Ports covered by the National Retail Federation’s Global Port Tracker handled 1.77 million TEUs of imports in October, up 0.3 percent from September and a year-over-year boost of 5.9 percent.
Ports covered by the Global Port Tracker are expected to collectively handle 20 million TEUs of imports for 2017, which would be a 6.4 percent increase from last year’s record of 18.8 million TEUs.
Imports at the nation’s major retail container ports held strong in October, according to the latest monthly Global Port Tracker report by the National Retail Federation (NRF) and Hackett Associates.
Ports covered by the Global Port Tracker handled 1.77 million TEUs of imports in October, the latest month for which after-the-fact numbers are available, up 0.3 percent from September and a year-over-year boost of 5.9 percent.
For November, ports covered by the Global Port Tracker are expected to have handled 1.64 million TEUs of imports, down 0.3 percent year-over-year, while December is forecast at 1.6 million TEUs of imports, which would be a 1.5 percent year-over-year increase.
November figures are already starting to surface, with the Port of Virginia handling 110,673 TEUs of loaded containerized imports during the month, up 8.7 percent from November 2016, the port said.
Overall, the Global Port Tracker expects the ports it covers to collectively handle 20 million TEUs of imports for 2017, which would be a 6.4 percent increase from last year’s record of 18.8 million TEUs.
Looking ahead, the Global Port Tracker report forecasts the following import figures for each month for ports covered across the Global Port Tracker, compared to the same month in 2017:
• January at 1.67 million TEUs, down 0.5 percent;
• February at 1.6 million TEUs, up 11.6 percent;
• March at 1.5 million TEUs, down 2 percent;
• And April at 1.66 million TEUs, up 3.6 percent.
“The February and March percentages are skewed because of changes in when Asian factories close for Lunar New Year each year,” the NRF said.
Hackett Associates Founder Ben Hackett said, “We expect the coming six months to continue to grow, although at a reduced rate on a year-on-year basis. The second half of 2018 will be weaker than the first half, but recession is not on the horizon.”

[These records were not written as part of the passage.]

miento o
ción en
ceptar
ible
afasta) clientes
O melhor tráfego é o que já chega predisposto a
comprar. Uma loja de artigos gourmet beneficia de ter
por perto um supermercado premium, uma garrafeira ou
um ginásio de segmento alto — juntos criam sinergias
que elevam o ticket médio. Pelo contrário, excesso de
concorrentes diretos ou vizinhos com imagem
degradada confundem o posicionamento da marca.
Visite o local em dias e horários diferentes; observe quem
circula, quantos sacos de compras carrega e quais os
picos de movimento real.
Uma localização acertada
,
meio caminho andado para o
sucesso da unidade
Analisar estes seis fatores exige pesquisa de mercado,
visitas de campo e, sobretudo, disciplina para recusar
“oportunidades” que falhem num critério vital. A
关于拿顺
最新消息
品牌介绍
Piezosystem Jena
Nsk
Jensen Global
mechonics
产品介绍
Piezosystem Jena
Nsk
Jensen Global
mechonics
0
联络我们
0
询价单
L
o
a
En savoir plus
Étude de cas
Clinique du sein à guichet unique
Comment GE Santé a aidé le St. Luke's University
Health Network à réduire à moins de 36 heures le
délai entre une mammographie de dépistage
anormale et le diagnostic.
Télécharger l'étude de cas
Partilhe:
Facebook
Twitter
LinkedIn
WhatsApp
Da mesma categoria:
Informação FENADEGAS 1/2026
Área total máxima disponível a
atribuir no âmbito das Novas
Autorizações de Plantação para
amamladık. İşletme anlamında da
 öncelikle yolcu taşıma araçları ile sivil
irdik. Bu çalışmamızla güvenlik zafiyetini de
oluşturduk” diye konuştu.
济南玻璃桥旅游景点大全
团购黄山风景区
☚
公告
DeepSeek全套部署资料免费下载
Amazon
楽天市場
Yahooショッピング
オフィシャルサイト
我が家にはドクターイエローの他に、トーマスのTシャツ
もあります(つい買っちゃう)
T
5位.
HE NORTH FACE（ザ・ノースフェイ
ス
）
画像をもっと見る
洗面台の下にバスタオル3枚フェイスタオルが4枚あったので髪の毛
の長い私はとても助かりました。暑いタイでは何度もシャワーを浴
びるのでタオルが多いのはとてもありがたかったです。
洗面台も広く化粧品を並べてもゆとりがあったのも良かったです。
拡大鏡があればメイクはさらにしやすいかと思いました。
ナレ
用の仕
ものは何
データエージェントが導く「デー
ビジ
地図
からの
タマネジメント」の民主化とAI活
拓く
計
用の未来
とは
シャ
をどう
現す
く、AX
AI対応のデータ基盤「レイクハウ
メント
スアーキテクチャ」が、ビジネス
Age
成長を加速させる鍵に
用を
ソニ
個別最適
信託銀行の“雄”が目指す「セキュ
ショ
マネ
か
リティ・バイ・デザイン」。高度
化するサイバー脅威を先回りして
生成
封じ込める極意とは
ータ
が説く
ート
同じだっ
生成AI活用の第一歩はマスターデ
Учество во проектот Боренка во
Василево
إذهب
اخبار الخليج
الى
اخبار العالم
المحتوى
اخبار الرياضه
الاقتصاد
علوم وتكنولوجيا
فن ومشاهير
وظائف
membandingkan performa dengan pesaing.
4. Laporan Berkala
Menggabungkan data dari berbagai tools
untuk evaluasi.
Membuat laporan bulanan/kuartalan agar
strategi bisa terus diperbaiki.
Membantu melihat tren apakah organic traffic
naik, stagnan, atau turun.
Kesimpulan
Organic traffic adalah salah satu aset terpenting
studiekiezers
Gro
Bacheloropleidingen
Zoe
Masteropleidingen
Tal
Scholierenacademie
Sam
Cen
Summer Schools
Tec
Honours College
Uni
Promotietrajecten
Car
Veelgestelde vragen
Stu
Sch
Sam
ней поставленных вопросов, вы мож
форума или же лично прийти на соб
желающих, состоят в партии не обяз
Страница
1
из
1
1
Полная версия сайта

However, NRF Vice President for Supply Chain and Customs Policy Jonathan Gold expressed concern if the U.S. pulls out of the North American Free Trade Agreement or engages in other anti-trade policy that fails to recognize the increased employment and other contributions imports make on the U.S. economy, the NRF said.
“Despite constant threats from the administration regarding trade, especially free trade agreements, imports have been riding high,” Gold said. “Concerns continue about what will happen in 2018 and beyond.”
Global Port Tracker, which is produced by Hackett Associates for the NRF, covers the U.S. ports of Los Angeles, Long Beach, Oakland, Seattle, Tacoma, New York/New Jersey, Hampton Roads, Charleston, Savannah, Port Everglades, Miami and Houston.